At the 2019 NBA Draft Lottery, New York won the third pick - its highest selection since taking Patrick Ewing first overall in 1985 - and used it to select Canadian standout RJ Barrett from Duke University.
Naturally, there are lofty expectations for the 19-year-old, who is expected to be at the forefront of this franchise looking to reverse its recent misfortune.
Still, he's a rookie, meaning expectations should be tempered. He's also not alone.
New York has assembled a unique blend of talent, having paired Barrett with five other players in Kevin Knox (19), Ignas Brazdeikis (20), Frank Ntilikina (21), Mitchell Robinson (21) and Dennis Smith Jr. (21) that will be 21-years-old or younger on opening night.
While the storied franchise might have missed out on the biggest free agents in the super-talented class of 2019, they added experience, talent and toughness in the likes of Julius Randle, Marcus Morris, Bobby Portis, Taj Gibson, Elfrid Payton, Wayne Ellington and Reggie Bullock.
Second-year head coach David Fizdale has already proven to be a players' coach, and his ability to resonate throughout the locker room will only smoothen things up for a team with a unique blend of young and established talent.
It's clear that New York stands to turn things around sooner rather than later, and it helps that Barrett displayed excellence in his one season at Duke (and flashes in Summer League) that bode well for his ability to mesh with the team's array of talent.
Now, the first thing that may stand out when looking at the way this Knicks roster has come together is the amount of ball-dominant scorers that could limit Barrett's opportunities on the offensive end.
Conversely, the attention each of these scorers commands from defences could end up providing more opportunity for Barrett, as teams cannot just key in on him defensively.
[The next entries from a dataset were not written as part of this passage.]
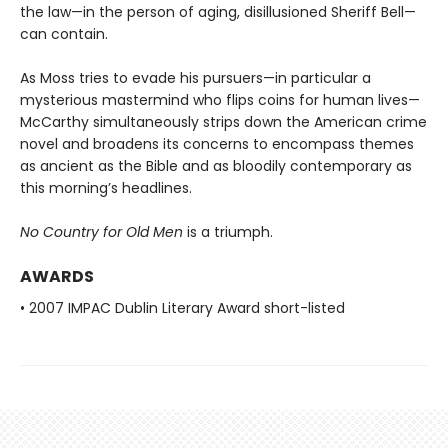
the law—in the person of aging, disillusioned Sheriff Bell—
can contain.
As Moss tries to evade his pursuers—in particular a
mysterious mastermind who flips coins for human lives—
McCarthy simultaneously strips down the American crime
novel and broadens its concerns to encompass themes
as ancient as the Bible and as bloodily contemporary as
this morning’s headlines.
No Country for Old Men
is a triumph.
AWARDS
• 2007 IMPAC Dublin Literary Award short-listed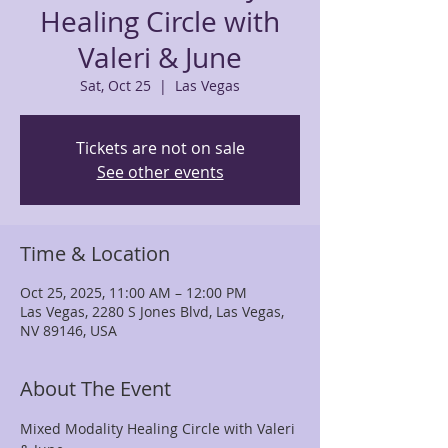
Healing Circle with
Valeri & June
Sat, Oct 25
  |  
Las Vegas
Tickets are not on sale
See other events
Time & Location
Oct 25, 2025, 11:00 AM – 12:00 PM
Las Vegas, 2280 S Jones Blvd, Las Vegas,
NV 89146, USA
About The Event
Mixed Modality Healing Circle with Valeri 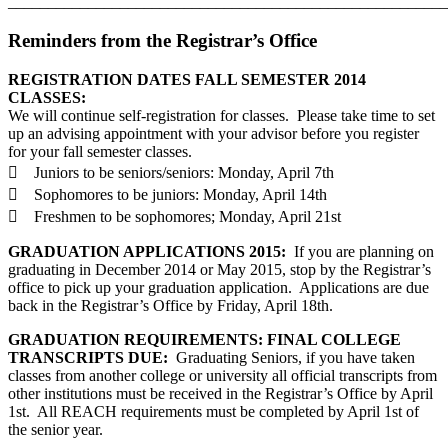
_______________________________________________________
Reminders from the Registrar’s Office
REGISTRATION DATES FALL SEMESTER 2014
CLASSES:
We will continue self-registration for classes. Please take time to set
up an advising appointment with your advisor before you register
for your fall semester classes.
 Juniors to be seniors/seniors: Monday, April 7th
 Sophomores to be juniors: Monday, April 14th
 Freshmen to be sophomores; Monday, April 21st
GRADUATION APPLICATIONS 2015:
If you are planning on
graduating in December 2014 or May 2015, stop by the Registrar’s
office to pick up your graduation application. Applications are due
back in the Registrar’s Office by Friday, April 18th.
GRADUATION REQUIREMENTS: FINAL COLLEGE
TRANSCRIPTS DUE:
Graduating Seniors, if you have taken
classes from another college or university all official transcripts from
other institutions must be received in the Registrar’s Office by April
1st. All REACH requirements must be completed by April 1st of
the senior year.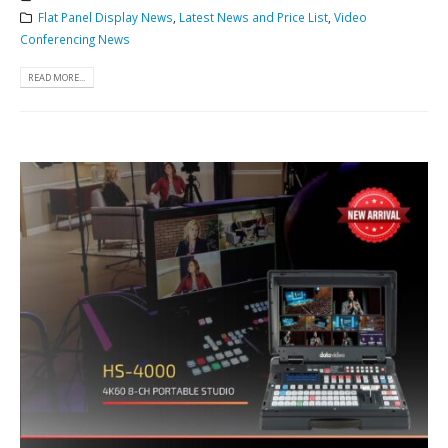
Flat Panel Display News
,
Latest News and Price List
,
Video
Conferencing News
READ MORE...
Alongside two lottery picks in Zion Williamson and Cam Reddish at Duke last season, Barrett still managed to find his spots, scoring a school freshman record 860 points in his lone season.
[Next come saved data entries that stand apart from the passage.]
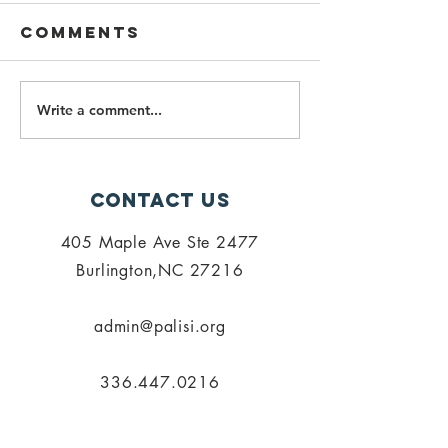
Comments
Write a comment...
PALISI Fall 23
Spring
Meeting
Meeting 
Announced!
Getting
Around 
Contact Us
Vilage
405 Maple Ave Ste 2477
Burlington,NC 27216
admin@palisi.org
336.447.0216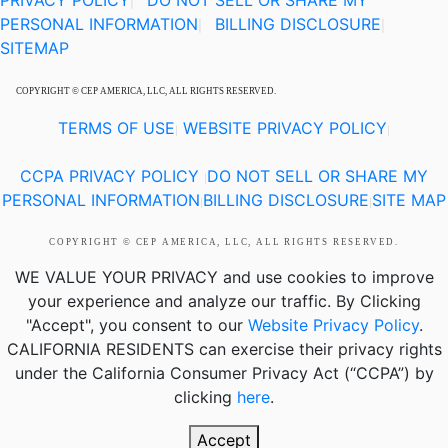
PRIVACY POLICY
DO NOT SELL OR SHARE MY
|
PERSONAL INFORMATION
BILLING DISCLOSURE
|
|
SITEMAP
COPYRIGHT © CEP AMERICA, LLC, ALL RIGHTS RESERVED.
TERMS OF USE
WEBSITE PRIVACY POLICY
|
|
CCPA PRIVACY POLICY
DO NOT SELL OR SHARE MY
|
PERSONAL INFORMATION
BILLING DISCLOSURE
SITE MAP
|
|
COPYRIGHT © CEP AMERICA, LLC, ALL RIGHTS RESERVED.
WE VALUE YOUR PRIVACY
and use cookies to improve
your experience and analyze our traffic. By Clicking
"Accept", you consent to our
Website Privacy Policy
.
CALIFORNIA RESIDENTS
can exercise their privacy rights
under the California Consumer Privacy Act (“CCPA”) by
clicking
here
.
Accept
While it's unlikely that Barrett will get the chance to take nearly as many shots as he did at Duke (18.5 attempts per game), it's safe to say many of those opportunities were a product of the attention commanded by Williamson.
They're different players, but there are some parallels in the styles of Barrett's new teammate Randle and his former teammate Williamson that could smooth over his transition with the Knicks.
This play that results in Randle setting up Payton shows that he is a willing passer once he commands the attention of the defence. Barrett has demonstrated the ability to attack closeouts in a similar manner.
This is a simple pass, but Randle hitting Jrue Holiday when he does permits another straight-line drive from the corner, a place that Barrett looked very comfortable attacking from in Summer League.
In addition to his established calling card of scoring, Barrett has proven to be a proficient playmaker, as pointed out by his Godfather, Steve Nash.
RJ Barrett (*yes, is my godson) is a next level playmaker at his age, 18, and size. Makes every read/pass. This is one skill that is easier in many respects due to the rules at the nba level but so damn valuable. Blown away at the reads and deliveries he made repetatively.- Steve Nash (@SteveNash) April 1, 2019
At Duke, Barrett averaged 4.3 assists per game, a mark that was second on the team and sixth among all players in the ACC. With even more talented players around him in the NBA, Barrett will continue to be able to create for others.
In Summer League, Barrett's playmaking ability was on full display in one game as he flirted with a triple-double by recording 21 points, 10 assists and eight rebounds.
Thanks to his rebounding and ball-handling ability, Barrett will have plenty of opportunities to lead the break in transition with a team full of young athletes capable of running the floor.
In these instances, there will be no shortage of highlights as Barrett's assist numbers are sure to benefit.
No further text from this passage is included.